Die Weihnachtszeit ist eine schöne Zeit. Und wenn — am Heiligen Abend — die alte Schallplatte hervorgekramt wird, um Stille Nacht/Heilige Nacht zu hören, dann ist es nicht mehr weit bis zur Übelkeit nach dem Essen (Jägermeister!) und nicht mehr weit bis zur Bescherung. Und nicht mehr weit bis zu all den wunderbaren Dingen, die der Kapitalismus für uns bereit hält und über die wir uns alle Jahre wieder ein paar Stunden lang freuen, um sie dann sogleich zu vergessen, umzutauschen, kaputt zu machen und/oder zu entsorgen.

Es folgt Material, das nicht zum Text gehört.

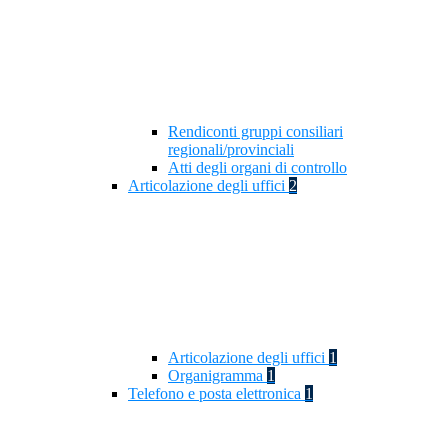
Rendiconti gruppi consiliari
regionali/provinciali
Atti degli organi di controllo
Articolazione degli uffici
2
Articolazione degli uffici
1
Organigramma
1
Telefono e posta elettronica
1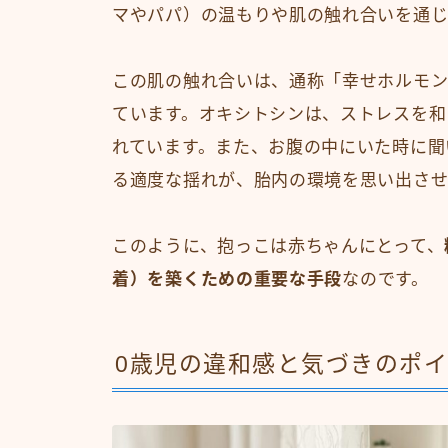
マやパパ）の温もりや肌の触れ合いを通じ
この肌の触れ合いは、通称「幸せホルモ
ています。オキシトシンは、ストレスを和
れています。また、お腹の中にいた時に聞
る適度な揺れが、胎内の環境を思い出させ
このように、抱っこは赤ちゃんにとって、
着）を築くための重要な手段
なのです。
0歳児の違和感と気づきのポ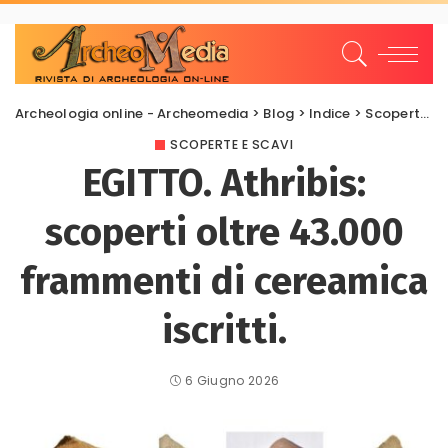
Archeologia online - Archeomedia
>
Blog
>
Indice
>
Scoperte e scavi
SCOPERTE E SCAVI
EGITTO. Athribis:
scoperti oltre 43.000
frammenti di cereamica
iscritti.
6 Giugno 2026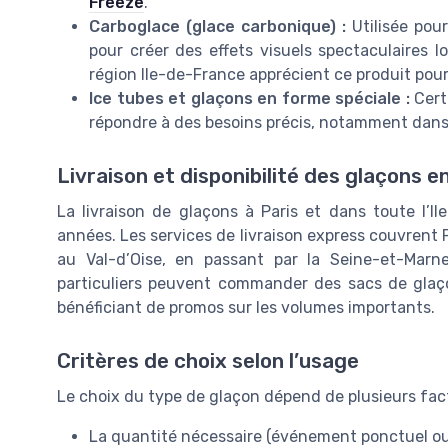
Freeze
.
Carboglace (glace carbonique) :
Utilisée pour
pour créer des effets visuels spectaculaires l
région Ile-de-France apprécient ce produit pour
Ice tubes et glaçons en forme spéciale :
Cert
répondre à des besoins précis, notamment dans 
Livraison et disponibilité des glaçons e
La livraison de glaçons à Paris et dans toute l’I
années. Les services de livraison express couvrent P
au Val-d’Oise, en passant par la Seine-et-Marn
particuliers peuvent commander des sacs de glaço
bénéficiant de promos sur les volumes importants.
Critères de choix selon l’usage
Le choix du type de glaçon dépend de plusieurs fact
La quantité nécessaire (événement ponctuel ou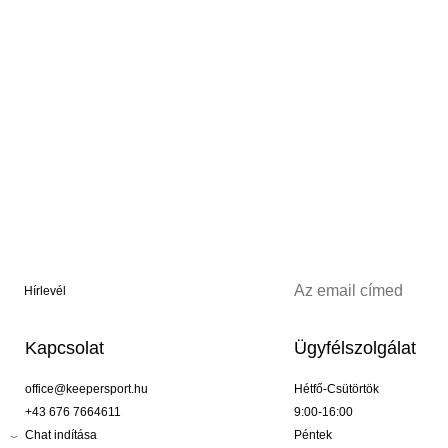
Hírlevél
Kapcsolat
Ügyfélszolgálat
office@keepersport.hu
Hétfő-Csütörtök
+43 676 7664611
9:00-16:00
Chat indítása
Péntek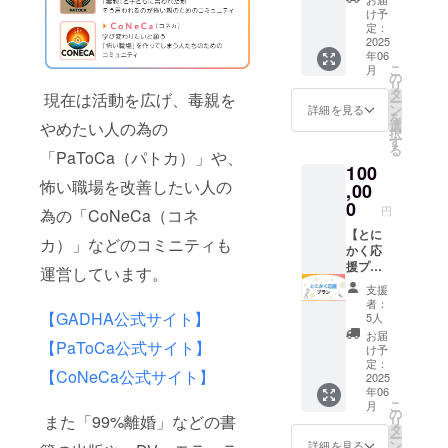
日
体名な
様」の
け予
14:00〜
ど。本
定：
形で掲
15:30に
2025
名であ
載致し
年06
zoomで
る必要
ます。
こ
月
行う
はあり
の
公序良
リ
「クラ
ませ
タ
俗に反
現在は活動を広げ、毒親を
ー
ファン
ん。 ②
ン
するも
詳細を見る
を
ありが
クラ
選
の等を
やめたい人の為の
択
とう
ファン
す
ご記入
る
会」に
「PaToCa（パトカ）」や、
終了後
頂いた
100
ご招待
に代表
場合、
怖い職場を改善したい人の
しま
,00
からの
掲載す
す。当
お礼
0
ること
円
為の「CoNeCa（コネ
日はク
メール
が出来
ラファ
【とに
をお送
ませ
カ）」などのコミニティも
ンや
かく応
りしま
ん。 ※
GADHA
援プラ
す ※お
文字で
運営しています。
に纏わ
ン】
名前の
の掲載
支援
るトー
「見返
掲載を
となり
者：
クをし
りはい
希望さ
【GADHA公式サイト】
ます。
5人
なが
らない
れない
支援
お届
【PaToCa公式サイト】
ら、質
からと
場合は
時、必
け予
問に答
にかく
「匿名
定：
ず備考
【CoNeCa公式サイト】
えま
応援さ
2025
希望」
欄に希
年06
す。支
せて欲
とご記
望され
こ
月
援者様
しい」
入くだ
の
るお名
また「99%離婚」などの書
リ
はマイ
「欲し
さい。
タ
前をご
ー
クOFF
いリ
「その
ン
記入く
詳細を見る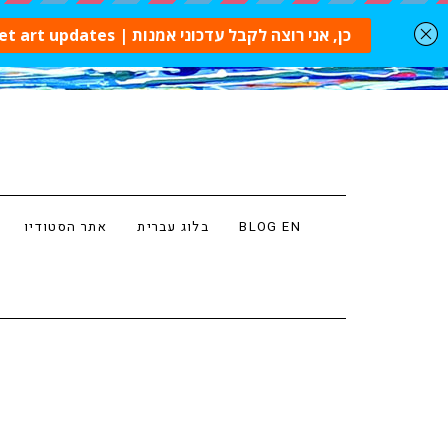
BLOG EN
בלוג עברית
אתר הסטודיו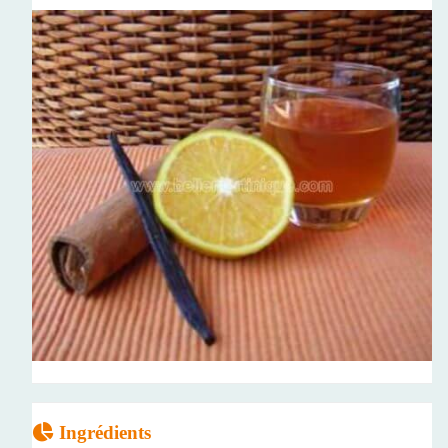
Ingrédients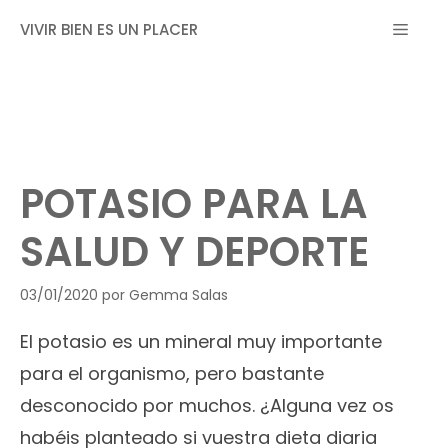
Saltar
MEN
VIVIR BIEN ES UN PLACER
al
contenido
POTASIO PARA LA
SALUD Y DEPORTE
03/01/2020
por
Gemma Salas
El potasio es un mineral muy importante
para el organismo, pero bastante
desconocido por muchos. ¿Alguna vez os
habéis planteado si vuestra dieta diaria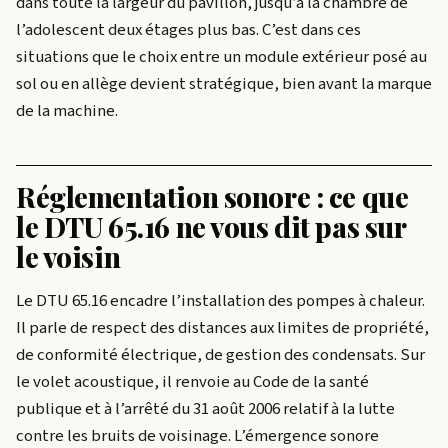
dans toute la largeur du pavillon, jusqu’à la chambre de
l’adolescent deux étages plus bas. C’est dans ces
situations que le choix entre un module extérieur posé au
sol ou en allège devient stratégique, bien avant la marque
de la machine.
Réglementation sonore : ce que
le DTU 65.16 ne vous dit pas sur
le voisin
Le DTU 65.16 encadre l’installation des pompes à chaleur.
Il parle de respect des distances aux limites de propriété,
de conformité électrique, de gestion des condensats. Sur
le volet acoustique, il renvoie au Code de la santé
publique et à l’arrêté du 31 août 2006 relatif à la lutte
contre les bruits de voisinage. L’émergence sonore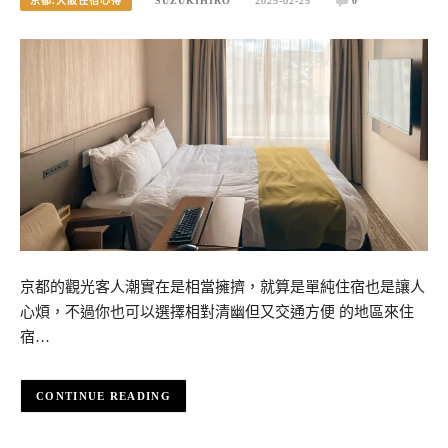
京都.大阪住宿心得
SUZUKIHIRO
2025-02-25
0
京都的觀光客人潮實在是相當擁擠，就算是單純住宿也是讓人
心煩，不過你也可以選擇相對清幽但又交通方便 的地區來住
宿…
CONTINUE READING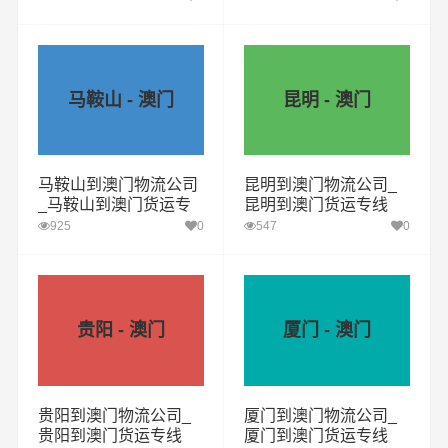
马鞍山 - 澳门
昆明 - 澳门
马鞍山到澳门物流公司
昆明到澳门物流公司_
_马鞍山到澳门货运专
昆明到澳门货运专线
线
925
0
547
0
贵阳 - 澳门
厦门 - 澳门
贵阳到澳门物流公司_
厦门到澳门物流公司_
贵阳到澳门货运专线
厦门到澳门货运专线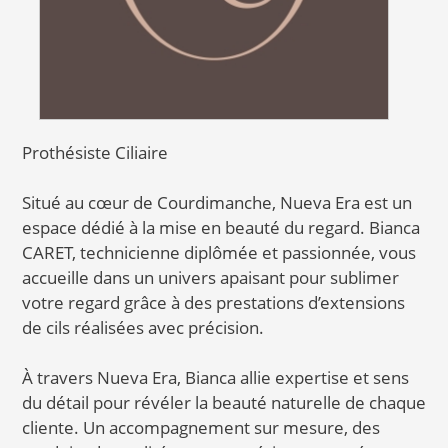
Prothésiste Ciliaire
Situé au cœur de Courdimanche, Nueva Era est un
espace dédié à la mise en beauté du regard. Bianca
CARET, technicienne diplômée et passionnée, vous
accueille dans un univers apaisant pour sublimer
votre regard grâce à des prestations d’extensions
de cils réalisées avec précision.
À travers Nueva Era, Bianca allie expertise et sens
du détail pour révéler la beauté naturelle de chaque
cliente. Un accompagnement sur mesure, des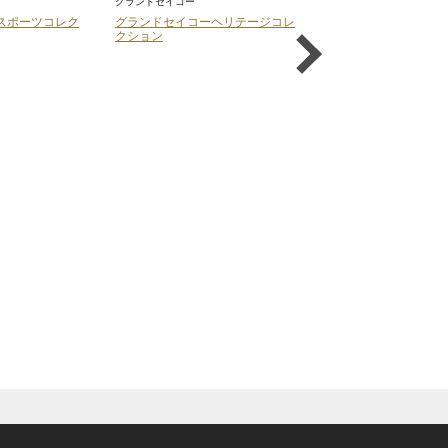
グランドセイコー
クレドール
スポーツコレク
グランドセイコーヘリテージコレ
クレドール 螺鈿ダ
クション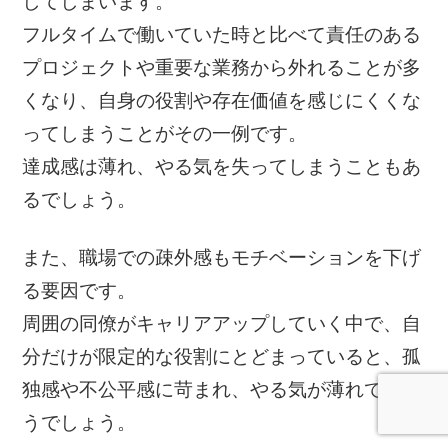
してしまいます。
フルタイムで働いていた時と比べて責任のある
プロジェクトや重要な業務から外れることが多
くなり、自身の役割や存在価値を感じにくくな
ってしまうことがその一例です。
達成感は薄れ、やる気を失ってしまうこともあ
るでしょう。
また、職場での疎外感もモチベーションを下げ
る要因です。
周囲の同僚がキャリアアップしていく中で、自
分だけが限定的な役割にとどまっていると、孤
独感や不公平感に苛まれ、やる気が薄れてしま
うでしょう。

Und während die anderen Zivilisationen — ich meine die wirklich intelligenten Zivilisationen — dabei zusehen, wie auf dem Planeten Erde das Leben nur so tobt und sich das Klima erwärmt und wieder abkühlt und wieder erwärmt und ein paar Asteroiden knapp vorbeifliegen und ein paar indigene Völker aussterben und man ein paar neue Elementarteilchen entdeckt — naschen sie bei der Vorabendunterhaltung einige Tüten würziger Amöben mit Methangeschmack, hören den Papst mit gerührt-zittriger Stimme den Segen Urbi et Orbi spenden (für den Weltkreis!), machen große Facettenaugen und verschwurbelte Tentakeln, schütteln mit den Alienköpfen und fragen sich immer wieder: Was soll das eigentlich?